*** Opening Entries shown ***

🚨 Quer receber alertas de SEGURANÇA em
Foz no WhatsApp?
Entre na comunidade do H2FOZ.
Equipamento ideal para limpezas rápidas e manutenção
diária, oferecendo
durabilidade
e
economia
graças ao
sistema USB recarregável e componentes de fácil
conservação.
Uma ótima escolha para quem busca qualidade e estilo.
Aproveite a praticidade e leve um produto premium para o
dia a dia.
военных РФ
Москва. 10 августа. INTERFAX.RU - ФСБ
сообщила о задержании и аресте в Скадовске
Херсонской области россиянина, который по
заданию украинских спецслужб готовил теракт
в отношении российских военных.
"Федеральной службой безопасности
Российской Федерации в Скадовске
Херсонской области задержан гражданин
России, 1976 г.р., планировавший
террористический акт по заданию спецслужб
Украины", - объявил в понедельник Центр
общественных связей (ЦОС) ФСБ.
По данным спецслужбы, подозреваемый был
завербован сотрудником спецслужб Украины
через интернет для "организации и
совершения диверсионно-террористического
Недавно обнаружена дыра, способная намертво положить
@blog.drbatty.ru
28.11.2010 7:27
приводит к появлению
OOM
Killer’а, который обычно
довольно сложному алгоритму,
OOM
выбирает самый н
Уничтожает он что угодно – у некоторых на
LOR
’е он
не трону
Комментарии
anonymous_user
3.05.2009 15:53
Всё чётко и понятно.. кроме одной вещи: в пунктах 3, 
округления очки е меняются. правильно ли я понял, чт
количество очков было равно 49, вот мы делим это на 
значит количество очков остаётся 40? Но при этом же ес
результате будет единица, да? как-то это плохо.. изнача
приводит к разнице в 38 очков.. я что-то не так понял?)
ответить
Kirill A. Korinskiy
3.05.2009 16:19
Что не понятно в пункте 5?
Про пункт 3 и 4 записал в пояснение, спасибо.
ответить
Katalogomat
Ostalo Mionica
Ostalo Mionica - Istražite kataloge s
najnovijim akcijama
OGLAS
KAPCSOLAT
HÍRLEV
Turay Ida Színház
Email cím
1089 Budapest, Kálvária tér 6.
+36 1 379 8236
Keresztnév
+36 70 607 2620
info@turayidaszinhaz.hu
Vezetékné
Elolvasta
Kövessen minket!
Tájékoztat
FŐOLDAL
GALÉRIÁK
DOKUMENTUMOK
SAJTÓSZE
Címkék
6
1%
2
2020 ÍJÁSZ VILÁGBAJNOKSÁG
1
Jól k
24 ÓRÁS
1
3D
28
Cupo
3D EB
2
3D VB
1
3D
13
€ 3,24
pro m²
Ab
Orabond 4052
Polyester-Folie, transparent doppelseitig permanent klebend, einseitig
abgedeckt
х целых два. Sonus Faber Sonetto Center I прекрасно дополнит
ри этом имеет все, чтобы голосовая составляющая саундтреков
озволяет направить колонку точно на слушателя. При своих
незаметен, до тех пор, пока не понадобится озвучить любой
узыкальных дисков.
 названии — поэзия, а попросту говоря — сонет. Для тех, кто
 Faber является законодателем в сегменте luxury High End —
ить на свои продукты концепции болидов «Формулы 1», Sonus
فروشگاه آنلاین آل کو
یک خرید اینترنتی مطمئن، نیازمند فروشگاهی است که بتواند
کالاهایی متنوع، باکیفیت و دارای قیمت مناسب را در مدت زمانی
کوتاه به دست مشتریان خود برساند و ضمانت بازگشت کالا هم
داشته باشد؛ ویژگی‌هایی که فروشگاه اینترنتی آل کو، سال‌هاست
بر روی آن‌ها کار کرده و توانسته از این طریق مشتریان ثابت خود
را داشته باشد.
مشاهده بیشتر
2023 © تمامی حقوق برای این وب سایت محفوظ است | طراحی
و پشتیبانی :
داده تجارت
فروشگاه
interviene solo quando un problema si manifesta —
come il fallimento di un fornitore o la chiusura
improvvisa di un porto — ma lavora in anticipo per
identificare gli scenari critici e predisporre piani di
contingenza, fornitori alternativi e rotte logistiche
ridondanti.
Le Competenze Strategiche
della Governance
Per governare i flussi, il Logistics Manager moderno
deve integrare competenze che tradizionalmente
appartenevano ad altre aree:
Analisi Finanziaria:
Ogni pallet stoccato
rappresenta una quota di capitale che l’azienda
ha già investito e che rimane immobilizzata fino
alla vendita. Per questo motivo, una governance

*** Closing Entries shown ***
*** Opening Entries shown ***

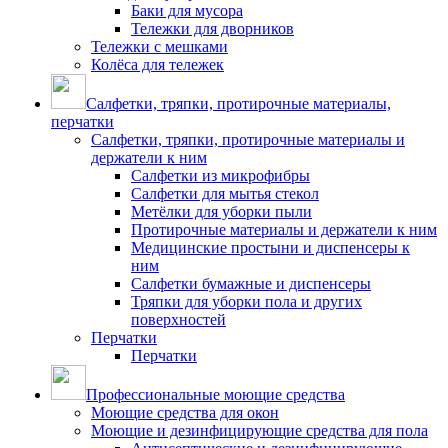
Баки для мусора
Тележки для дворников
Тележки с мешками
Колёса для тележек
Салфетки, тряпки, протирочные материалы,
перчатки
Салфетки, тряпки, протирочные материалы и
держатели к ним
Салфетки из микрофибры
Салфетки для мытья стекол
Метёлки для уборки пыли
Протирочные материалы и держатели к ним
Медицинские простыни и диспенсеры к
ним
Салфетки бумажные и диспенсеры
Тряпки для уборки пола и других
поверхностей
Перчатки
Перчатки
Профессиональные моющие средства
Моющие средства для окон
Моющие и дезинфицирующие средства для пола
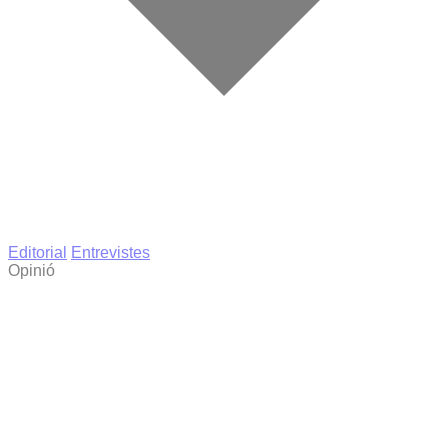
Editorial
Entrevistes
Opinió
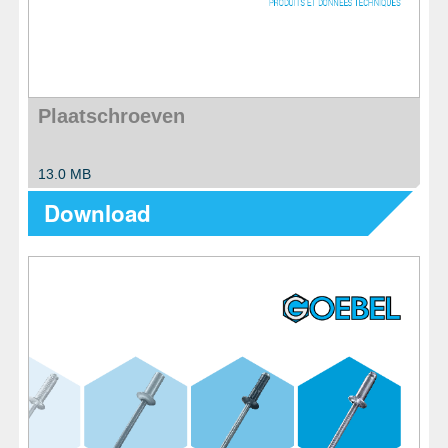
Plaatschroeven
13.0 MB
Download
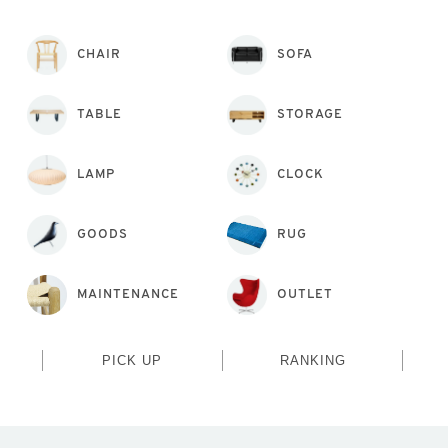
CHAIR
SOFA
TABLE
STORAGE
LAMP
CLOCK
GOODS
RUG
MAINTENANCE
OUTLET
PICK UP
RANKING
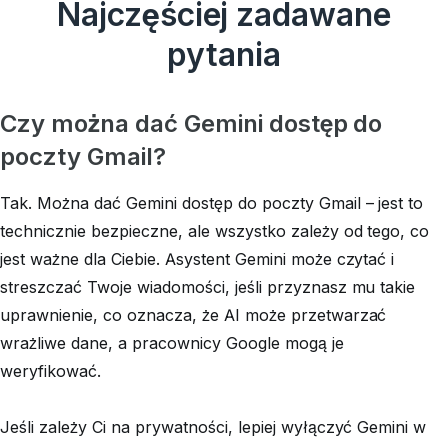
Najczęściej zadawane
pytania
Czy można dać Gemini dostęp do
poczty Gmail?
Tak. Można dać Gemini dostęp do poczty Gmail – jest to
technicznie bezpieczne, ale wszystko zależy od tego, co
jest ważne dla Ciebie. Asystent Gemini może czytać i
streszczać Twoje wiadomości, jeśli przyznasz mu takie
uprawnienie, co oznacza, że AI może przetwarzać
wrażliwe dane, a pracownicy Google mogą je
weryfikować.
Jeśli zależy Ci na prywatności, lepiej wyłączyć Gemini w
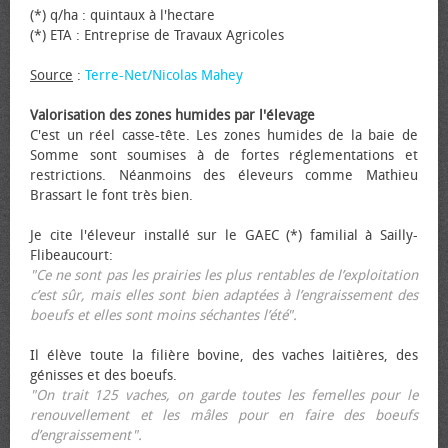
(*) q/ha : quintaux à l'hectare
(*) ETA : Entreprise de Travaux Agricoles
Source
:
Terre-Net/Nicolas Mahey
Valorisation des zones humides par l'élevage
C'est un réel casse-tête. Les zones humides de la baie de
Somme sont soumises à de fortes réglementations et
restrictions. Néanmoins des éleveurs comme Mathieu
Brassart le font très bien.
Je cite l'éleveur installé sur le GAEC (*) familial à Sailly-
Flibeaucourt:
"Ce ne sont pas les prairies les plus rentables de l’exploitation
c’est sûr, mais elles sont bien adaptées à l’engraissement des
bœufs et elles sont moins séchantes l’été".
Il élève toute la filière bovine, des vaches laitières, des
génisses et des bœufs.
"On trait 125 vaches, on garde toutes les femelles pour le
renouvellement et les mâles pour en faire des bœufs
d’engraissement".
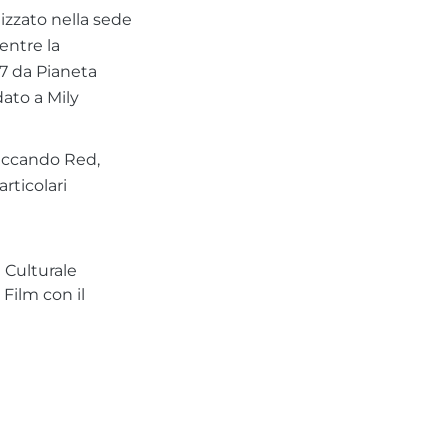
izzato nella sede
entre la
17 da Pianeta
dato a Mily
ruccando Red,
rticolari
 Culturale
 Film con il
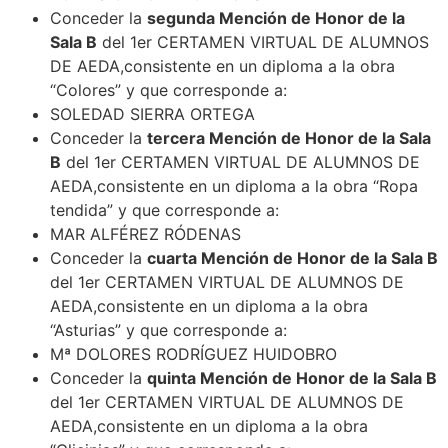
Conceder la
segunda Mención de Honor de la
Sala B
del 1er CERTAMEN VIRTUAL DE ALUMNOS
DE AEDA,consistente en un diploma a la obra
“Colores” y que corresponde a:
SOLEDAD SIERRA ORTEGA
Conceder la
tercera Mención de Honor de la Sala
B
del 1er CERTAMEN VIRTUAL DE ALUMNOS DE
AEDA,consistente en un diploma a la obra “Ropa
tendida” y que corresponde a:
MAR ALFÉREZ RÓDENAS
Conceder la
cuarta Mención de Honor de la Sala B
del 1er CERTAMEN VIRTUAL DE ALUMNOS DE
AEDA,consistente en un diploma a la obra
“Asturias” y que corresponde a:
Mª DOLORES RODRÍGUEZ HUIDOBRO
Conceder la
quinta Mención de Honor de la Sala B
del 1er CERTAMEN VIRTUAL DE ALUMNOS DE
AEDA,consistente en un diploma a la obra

*** Closing Entries shown ***
*** Opening Entries shown ***

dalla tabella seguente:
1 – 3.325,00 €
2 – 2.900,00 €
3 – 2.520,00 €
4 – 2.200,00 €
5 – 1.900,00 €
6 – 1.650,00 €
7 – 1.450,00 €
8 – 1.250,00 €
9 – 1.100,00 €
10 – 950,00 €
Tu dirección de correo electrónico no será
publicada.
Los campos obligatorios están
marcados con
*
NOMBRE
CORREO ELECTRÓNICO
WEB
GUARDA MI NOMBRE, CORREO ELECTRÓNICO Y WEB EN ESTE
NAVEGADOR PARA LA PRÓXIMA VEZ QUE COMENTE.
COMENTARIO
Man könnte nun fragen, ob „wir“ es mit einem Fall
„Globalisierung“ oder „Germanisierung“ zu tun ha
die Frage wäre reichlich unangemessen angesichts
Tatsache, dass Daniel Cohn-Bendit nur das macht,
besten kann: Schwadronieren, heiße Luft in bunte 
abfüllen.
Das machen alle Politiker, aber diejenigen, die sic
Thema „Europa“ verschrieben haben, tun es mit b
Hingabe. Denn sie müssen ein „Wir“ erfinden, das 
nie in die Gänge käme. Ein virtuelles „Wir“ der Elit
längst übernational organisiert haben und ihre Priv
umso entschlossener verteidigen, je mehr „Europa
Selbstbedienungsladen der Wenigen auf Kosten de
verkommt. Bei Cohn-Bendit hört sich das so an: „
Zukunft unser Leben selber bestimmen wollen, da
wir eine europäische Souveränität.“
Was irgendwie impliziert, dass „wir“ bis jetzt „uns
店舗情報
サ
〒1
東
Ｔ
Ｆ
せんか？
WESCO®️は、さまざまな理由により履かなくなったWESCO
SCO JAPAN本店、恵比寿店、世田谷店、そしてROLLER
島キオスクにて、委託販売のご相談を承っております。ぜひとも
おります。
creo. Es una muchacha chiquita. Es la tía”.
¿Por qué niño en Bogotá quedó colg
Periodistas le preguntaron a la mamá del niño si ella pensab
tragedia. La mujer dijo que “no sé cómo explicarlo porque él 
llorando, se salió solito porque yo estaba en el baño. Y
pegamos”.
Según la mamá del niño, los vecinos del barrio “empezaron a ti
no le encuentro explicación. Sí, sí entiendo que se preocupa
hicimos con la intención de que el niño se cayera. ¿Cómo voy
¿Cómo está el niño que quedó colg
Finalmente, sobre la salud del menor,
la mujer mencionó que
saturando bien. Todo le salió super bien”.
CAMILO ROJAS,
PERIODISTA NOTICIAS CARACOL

*** Closing Entries shown ***

What you should do: Lines wanted from the entries above: the one with "Plaatschroeven", the one with "17 da Pianeta", and all lines between. Please copy them exactly, without the pictures and without anything else.

Solution for this problem:
Plaatschroeven
13.0 MB
Download
CHAIR
SOFA
TABLE
STORAGE
LAMP
CLOCK
GOODS
RUG
MAINTENANCE
OUTLET
PICK UP
RANKING
Najczęściej zadawane
pytania
Czy można dać Gemini dostęp do
poczty Gmail?
Tak. Można dać Gemini dostęp do poczty Gmail – jest to
technicznie bezpieczne, ale wszystko zależy od tego, co
jest ważne dla Ciebie. Asystent Gemini może czytać i
streszczać Twoje wiadomości, jeśli przyznasz mu takie
uprawnienie, co oznacza, że AI może przetwarzać
wrażliwe dane, a pracownicy Google mogą je
weryfikować.
Jeśli zależy Ci na prywatności, lepiej wyłączyć Gemini w
(*) q/ha : quintaux à l'hectare
(*) ETA : Entreprise de Travaux Agricoles
Source
:
Terre-Net/Nicolas Mahey
Valorisation des zones humides par l'élevage
C'est un réel casse-tête. Les zones humides de la baie de
Somme sont soumises à de fortes réglementations et
restrictions. Néanmoins des éleveurs comme Mathieu
Brassart le font très bien.
Je cite l'éleveur installé sur le GAEC (*) familial à Sailly-
Flibeaucourt:
"Ce ne sont pas les prairies les plus rentables de l’exploitation
c’est sûr, mais elles sont bien adaptées à l’engraissement des
bœufs et elles sont moins séchantes l’été".
Il élève toute la filière bovine, des vaches laitières, des
génisses et des bœufs.
"On trait 125 vaches, on garde toutes les femelles pour le
renouvellement et les mâles pour en faire des bœufs
d’engraissement".
izzato nella sede
entre la
17 da Pianeta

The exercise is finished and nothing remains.